# Kodak Brownie Reflex



## smithdan

Shot the last roll of VP127 I could find through this one a few years ago.  I made a contact sheet and printed one frame enlarged to 7" square.  

here are some scans.  Focus not as good as some of my old boxes and it was a windy day as well so this was about the limits of this one's ability.  Cute little plastic critter though.  I would like to take this one out again, saved the spools and the backing paper so who knows.


----------



## compur

Good job!

There is a Canadian manufacturer of 127 film. 
See:
Bluefire brand films and chemicals


----------



## smithdan

thanks compur.  I'll look these guys up.  Dang! used to live in Calgary up to 4 years ago.


----------



## timor

Very nice pictures. I don't think you have any problems with focus, after all it is focus-less camera which relies on dept of field for sharpness. Was never intended to produce prints bigger then post card size. Anything bigger will get softer and softer.
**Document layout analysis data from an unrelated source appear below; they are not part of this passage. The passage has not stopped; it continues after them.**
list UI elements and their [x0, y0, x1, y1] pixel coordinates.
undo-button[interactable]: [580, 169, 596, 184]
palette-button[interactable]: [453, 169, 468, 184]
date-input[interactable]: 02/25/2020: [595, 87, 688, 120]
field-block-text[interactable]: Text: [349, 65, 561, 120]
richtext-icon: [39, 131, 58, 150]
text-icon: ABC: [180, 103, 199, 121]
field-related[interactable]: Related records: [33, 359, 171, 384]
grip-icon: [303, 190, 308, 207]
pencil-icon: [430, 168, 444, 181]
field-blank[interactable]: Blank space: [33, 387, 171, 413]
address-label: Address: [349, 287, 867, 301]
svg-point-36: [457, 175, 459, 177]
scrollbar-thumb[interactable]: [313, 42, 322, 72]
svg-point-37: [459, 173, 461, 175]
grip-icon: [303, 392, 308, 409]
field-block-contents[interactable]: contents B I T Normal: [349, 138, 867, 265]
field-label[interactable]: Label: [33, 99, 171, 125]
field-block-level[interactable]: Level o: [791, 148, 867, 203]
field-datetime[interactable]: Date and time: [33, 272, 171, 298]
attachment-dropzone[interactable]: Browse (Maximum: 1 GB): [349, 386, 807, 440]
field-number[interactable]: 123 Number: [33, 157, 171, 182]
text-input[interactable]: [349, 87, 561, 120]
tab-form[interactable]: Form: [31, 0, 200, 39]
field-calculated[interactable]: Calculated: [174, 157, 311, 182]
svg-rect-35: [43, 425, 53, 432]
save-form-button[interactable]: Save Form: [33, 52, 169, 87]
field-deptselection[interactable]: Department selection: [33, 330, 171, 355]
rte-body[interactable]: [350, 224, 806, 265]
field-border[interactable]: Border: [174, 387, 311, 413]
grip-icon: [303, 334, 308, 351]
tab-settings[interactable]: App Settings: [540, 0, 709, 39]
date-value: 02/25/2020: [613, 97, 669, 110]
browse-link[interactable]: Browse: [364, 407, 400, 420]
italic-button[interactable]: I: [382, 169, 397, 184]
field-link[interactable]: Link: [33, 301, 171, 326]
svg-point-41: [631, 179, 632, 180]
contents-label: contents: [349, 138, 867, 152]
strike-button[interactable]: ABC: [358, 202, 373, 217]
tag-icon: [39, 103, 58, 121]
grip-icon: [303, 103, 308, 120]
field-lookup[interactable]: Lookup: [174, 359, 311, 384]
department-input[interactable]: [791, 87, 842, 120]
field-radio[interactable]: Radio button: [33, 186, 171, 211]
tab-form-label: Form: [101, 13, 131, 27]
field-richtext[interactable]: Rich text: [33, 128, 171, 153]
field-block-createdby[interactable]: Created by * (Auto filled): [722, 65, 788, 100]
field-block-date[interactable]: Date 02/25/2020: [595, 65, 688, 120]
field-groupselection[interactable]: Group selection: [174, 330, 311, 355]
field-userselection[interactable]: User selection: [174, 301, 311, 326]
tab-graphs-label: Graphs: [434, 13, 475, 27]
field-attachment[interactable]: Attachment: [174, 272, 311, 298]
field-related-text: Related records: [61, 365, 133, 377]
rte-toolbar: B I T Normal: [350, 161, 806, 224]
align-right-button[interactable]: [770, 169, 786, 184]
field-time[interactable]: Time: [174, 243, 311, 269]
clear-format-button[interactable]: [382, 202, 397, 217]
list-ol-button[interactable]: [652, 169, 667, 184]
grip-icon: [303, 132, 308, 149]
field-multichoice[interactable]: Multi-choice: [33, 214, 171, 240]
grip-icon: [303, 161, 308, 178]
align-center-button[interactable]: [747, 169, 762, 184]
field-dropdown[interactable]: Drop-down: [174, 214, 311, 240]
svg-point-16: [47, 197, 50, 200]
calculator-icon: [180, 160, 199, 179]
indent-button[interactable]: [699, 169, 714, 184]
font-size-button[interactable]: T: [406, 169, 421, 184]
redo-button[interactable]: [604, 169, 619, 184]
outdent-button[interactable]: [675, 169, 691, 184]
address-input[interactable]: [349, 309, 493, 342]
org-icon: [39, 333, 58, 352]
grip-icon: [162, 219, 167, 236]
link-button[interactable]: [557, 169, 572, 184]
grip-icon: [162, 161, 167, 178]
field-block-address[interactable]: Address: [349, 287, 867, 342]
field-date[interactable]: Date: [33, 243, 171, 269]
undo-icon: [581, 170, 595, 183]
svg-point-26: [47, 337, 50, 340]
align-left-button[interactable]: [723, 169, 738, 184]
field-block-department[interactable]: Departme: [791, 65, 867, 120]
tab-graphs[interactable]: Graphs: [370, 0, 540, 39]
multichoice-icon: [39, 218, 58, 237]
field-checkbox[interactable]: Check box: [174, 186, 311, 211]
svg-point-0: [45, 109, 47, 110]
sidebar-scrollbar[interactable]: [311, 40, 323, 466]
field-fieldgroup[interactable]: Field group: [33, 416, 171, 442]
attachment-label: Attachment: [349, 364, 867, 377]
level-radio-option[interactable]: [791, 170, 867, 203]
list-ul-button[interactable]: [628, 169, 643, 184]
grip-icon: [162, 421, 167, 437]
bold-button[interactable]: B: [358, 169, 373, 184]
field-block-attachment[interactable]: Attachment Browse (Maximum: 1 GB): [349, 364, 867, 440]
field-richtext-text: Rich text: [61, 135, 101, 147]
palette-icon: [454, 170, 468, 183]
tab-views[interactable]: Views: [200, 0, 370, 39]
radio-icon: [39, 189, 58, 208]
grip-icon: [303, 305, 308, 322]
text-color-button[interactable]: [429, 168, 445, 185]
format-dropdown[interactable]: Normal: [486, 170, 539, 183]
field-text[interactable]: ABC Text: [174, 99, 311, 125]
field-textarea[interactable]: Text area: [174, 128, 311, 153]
You did a good job.
You can get more 127 film from here:
The Frugal Photographer
or in Toronto here:
FilmPlus | 416-535-3747 | Toronto, Canada
Pricey a bit.


----------



## bsinmich

One of those came with my wife as the dowry.  That was 53 years ago and I still have both.


----------



## timor

Congratulations ! A good "job" here to !


----------



## smithdan

Agree with timor.  Were working on 43, didn't get a camera though.  congratulations bsinmich 

timor, thanks for the comment and the links.  only have 3 using 127, nothing fancy, this one, a mid 50's brown holiday and a starmeter.


----------



## 2WheelPhoto

Wow these look GREAT


----------



## timor

smithdan said:


> timor, thanks for the comment and the links.  only have 3 using 127, nothing fancy, this one, a mid 50's brown holiday and a starmeter.


Your welcome. For kicks; if you have the spools and paper backing why not use a 35 mm film. I will be a bit "lomographic", but for fun ?


----------



## Rick58

Nice soft vintage pic's. Very cool! Nice Job!


----------



## smithdan

2WheelPhoto : thanks

timor :  yes, going to try that and crop out the holes  (groans from the lomo afficionados..)   also have an idea for a jig to cut down 120 in the dark without losing knuckle bits.

Rick58 : thanks.  your signature line pretty much sums up why I like to keep the old cheapies running,  sort of in honour of the memories they put in the albums and shoeboxes of our lives.


----------



## compur

I think the OP is a very good example that it isn't the camera that makes the photo -- it's the photographer.


----------



## hydroshock

wow cool, ive got a little brownie i've been meaning to take out, gotta reroll some 620 spools for it tho   good stuff tho


----------



## desertrattm2r12

My first really good photo was taken with  Brownie reflex around 1949 or so. It shows a steam locomotive belching black smoke and looking like it is going 90 mph. Not bad for a kid with a box camera with a very slow shutter speed. And only one shutter speed. Great little 127 camera.


----------